TASK DIRECTIONS: Retype the records below so that each one matches exactly.
[EXERCISE MATERIAL — start]
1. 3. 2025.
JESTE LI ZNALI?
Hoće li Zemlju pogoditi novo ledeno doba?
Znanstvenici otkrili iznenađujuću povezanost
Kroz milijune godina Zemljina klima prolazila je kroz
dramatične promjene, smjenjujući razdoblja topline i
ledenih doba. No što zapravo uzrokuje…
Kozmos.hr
[EXERCISE MATERIAL — finish]
YOUR RESPONSE:
1. 3. 2025.
JESTE LI ZNALI?
Hoće li Zemlju pogoditi novo ledeno doba?
Znanstvenici otkrili iznenađujuću povezanost
Kroz milijune godina Zemljina klima prolazila je kroz
dramatične promjene, smjenjujući razdoblja topline i
ledenih doba. No što zapravo uzrokuje…
Kozmos.hr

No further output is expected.